▶ _Work required_:
Exactly reproduce each entry, leaving out nothing.

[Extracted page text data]
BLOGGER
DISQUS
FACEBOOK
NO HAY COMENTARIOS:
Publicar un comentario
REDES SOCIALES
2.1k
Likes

▶ _Solution for this problem_:
BLOGGER
DISQUS
FACEBOOK
NO HAY COMENTARIOS:
Publicar un comentario
REDES SOCIALES
2.1k
Likes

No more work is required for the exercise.